Mariage sans affection, vies séparées sauf les rares fois où le narrateur quitte ses occupations citadines (et sans doute une véritable relation amoureuse) pour rentrer accomplir des devoirs, filiaux, matrimoniaux, parentaux auxquels il ne croit pas. Comme souvent chez Mo, la haine entre les êtres devient rapidement palpable. Elle se déplace, s'éparpille, explose dans la mémoire des personnages, dans ce présent où un père impuissant frappe sa vieille épouse et l'enjoint à crever puisqu'elle est inutile, dans ce futur qui s'avance où les anciens resteront seuls dans leurs villages déserts.
Explosion... Celle faite par des avions à réaction s'entraînant au-dessus du chemin où un mari traine son épouse vers l'hôpital. Dans l'or blond des blés, celle de la robe feu d'un renard poursuivi par une meute de villageois, métaphore éternelle d'une femme duplice qu'il faut soumettre. Enfin celle de la population chinoise, rappelée au détour d'un livre d'obstétrique, peut-être aussi l'éclatement d'un ballon rouge entre les mains d'un enfant, ou de choses indéfinies là où porte le regard pour échapper à la violence destructrice de l'instant.
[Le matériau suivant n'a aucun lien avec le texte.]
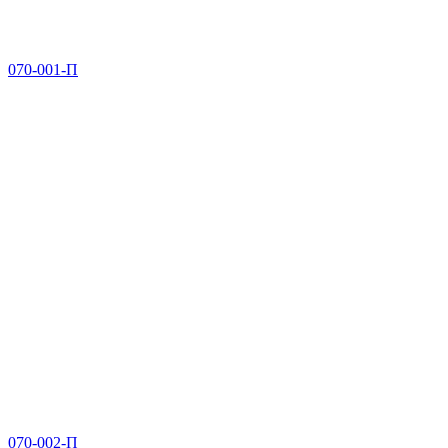
070-001-П
070-002-П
Le verbe de Mo Yan est généreux comme une moisson et l'on sent les odeurs de foin coupé en même temps qu'elles parviennent aux narines des personnages. On pourrait croire à la beauté de cette journée d'été s'il n'y avait l'excessive douleur de cette famille et la joie égoïste d'une autre.
Passé et modernité s'affrontent aussi dans l'écriture de Mo Yan. Romancier des sens formé au contact du conte traditionnel – histoires linéaires, riches en détails et en surnaturel –, il vient de découvrir les techniques narratives et stylistiques de certains auteurs occidentaux – Faulkner et Garcia Márquez principalement – et les expérimente ici : analepses, emboîtement des récits, ellipses, répétitions, leitmotive (l'explosion, la couleur rouge femme ou renarde) offrant une texture complexe à ce drame humain affreusement ordinaire et, hélas !, toujours actuel.